Her films are currently available to watch on Sheffield Doc/Fest Selects and Doc/Player through August 31, 2020:

The Last Happy Day, 2009, 37’
Which Way Is East: Notebooks from Vietnam in collaboration with Dana Sachs, 1994, 33’
Your Day Is My Night, 2013, 64’
The Washing Society, co-directed by Lizzie Olesker, 2018, 44’
A Month of Single Frames, made with and for Barbara Hammer, 2019, 14’
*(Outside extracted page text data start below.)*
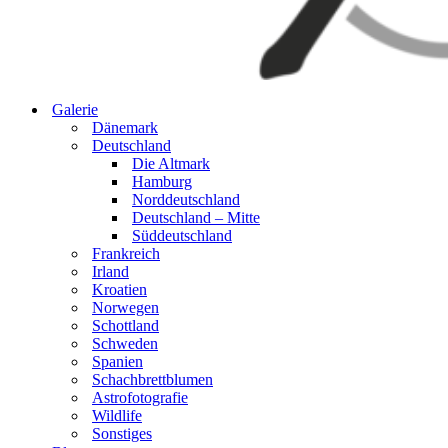
Galerie
Dänemark
Deutschland
Die Altmark
Hamburg
Norddeutschland
Deutschland – Mitte
Süddeutschland
Frankreich
Irland
Kroatien
Norwegen
Schottland
Schweden
Spanien
Schachbrettblumen
Astrofotografie
Wildlife
Sonstiges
How Lynne Sachs Turns Spoken Word Into Cinematic Language

A long-overdue retrospective of the feminist artist and filmmaker demonstrates how she explores communication in her work.

By Serena Scateni
July 13, 2020
Hyperallergic 
https://hyperallergic.com/575385/lynne-sachs-sheffield-docfest-retrospective/

Lynne Sachs has always eluded easy labeling. Since her first short films in the late ’80s — the black-and-white character study Still Life With a Woman and Four Objects and the Laura-Mulvey-inspired observation on gendered bodies that is Drawn and Quartered — she’s eschewed traditional film grammar. She’s focused instead on capturing gestures, inches of skin, fragments of conversations, casual moments in time, personal memorabilia, and weaving them into unexpected patterns. This year, Sheffield Doc/Fest has celebrated Sachs with a long-overdue retrospective.

A recurring theme in Sachs’s filmography is the elliptical tension of translating spoken language into visual language. From her video travelogue of two clashing cultures in Which Way Is East: Notebooks from Vietnam (1994) to the visual haiku of Sound of a Shadow (2010), she grounds her work in using aesthetics to decipher how people communicate. For Sachs, translation is frequently as much a vessel for encountering others as it is a tool to mold her films’ forms. 

Two titles in the retrospective use this approach to give voice to the marginalized. The Washing Society (2018) documents both the contemporary and historical invisible labor in New York City laundromats, mostly performed by Black and brown women. Their repetitive gestures are performed in tempo to the words of the Atlanta black laundresses’ manifesto of 1881, and their unappreciated work is eventually exalted by artistic performances in the laundromats. Similarly, Your Day is My Night (2014) steps into the overcrowded apartments of immigrants in New York’s Chinatown. Their beds and common rooms are turned into stages on which they recount their pasts and talk about their current experiences. Sachs sublimes the personal into the theatrical.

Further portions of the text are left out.